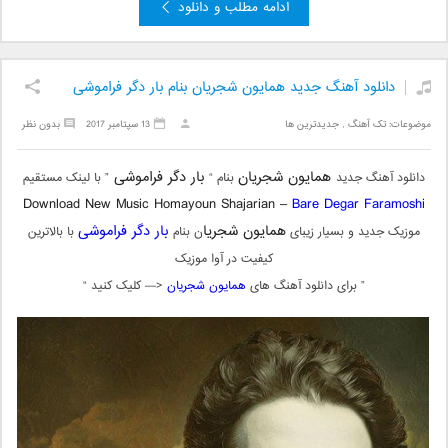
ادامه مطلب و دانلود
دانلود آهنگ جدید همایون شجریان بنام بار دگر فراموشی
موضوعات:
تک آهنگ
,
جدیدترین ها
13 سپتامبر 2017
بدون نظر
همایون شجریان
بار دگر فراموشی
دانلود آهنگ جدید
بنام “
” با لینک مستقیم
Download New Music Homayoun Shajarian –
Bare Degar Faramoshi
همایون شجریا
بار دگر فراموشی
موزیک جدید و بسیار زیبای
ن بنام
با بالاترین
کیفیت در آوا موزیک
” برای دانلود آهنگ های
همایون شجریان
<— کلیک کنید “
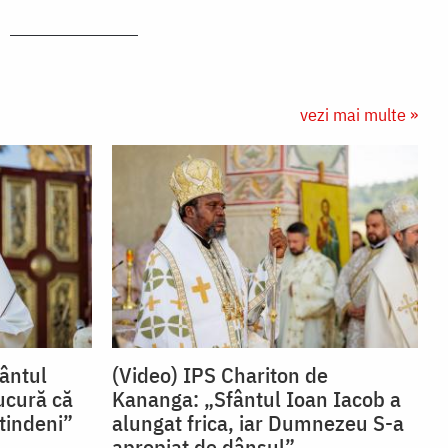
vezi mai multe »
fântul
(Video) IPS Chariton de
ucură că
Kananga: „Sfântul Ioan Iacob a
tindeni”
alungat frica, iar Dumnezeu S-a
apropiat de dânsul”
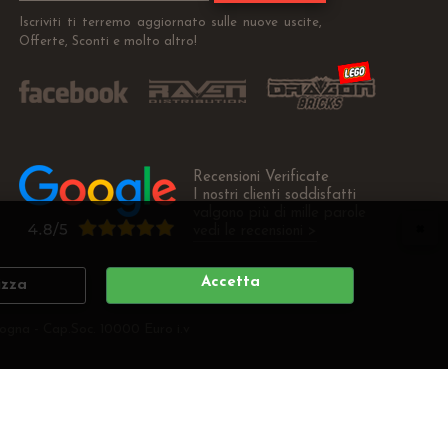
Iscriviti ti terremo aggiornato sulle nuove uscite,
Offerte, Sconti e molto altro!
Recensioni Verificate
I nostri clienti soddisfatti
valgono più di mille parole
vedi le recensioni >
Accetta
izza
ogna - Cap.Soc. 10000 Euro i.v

***

• TASK INSTRUCTIONS
Restate the material above word for word, omitting the pictures.

• PROBLEM SOLUTION
ادامه مطلب و دانلود
دانلود آهنگ جدید همایون شجریان بنام بار دگر فراموشی
موضوعات:
تک آهنگ
,
جدیدترین ها
13 سپتامبر 2017
بدون نظر
همایون شجریان
بار دگر فراموشی
دانلود آهنگ جدید
بنام “
” با لینک مستقیم
Download New Music Homayoun Shajarian –
Bare Degar Faramoshi
همایون شجریا
بار دگر فراموشی
موزیک جدید و بسیار زیبای
ن بنام
با بالاترین
کیفیت در آوا موزیک
” برای دانلود آهنگ های
همایون شجریان
<— کلیک کنید “
vezi mai multe »
fântul
(Video) IPS Chariton de
ucură că
Kananga: „Sfântul Ioan Iacob a
tindeni”
alungat frica, iar Dumnezeu S-a
apropiat de dânsul”
Iscriviti ti terremo aggiornato sulle nuove uscite,
Offerte, Sconti e molto altro!
Recensioni Verificate
I nostri clienti soddisfatti
valgono più di mille parole
vedi le recensioni >
Accetta
izza
ogna - Cap.Soc. 10000 Euro i.v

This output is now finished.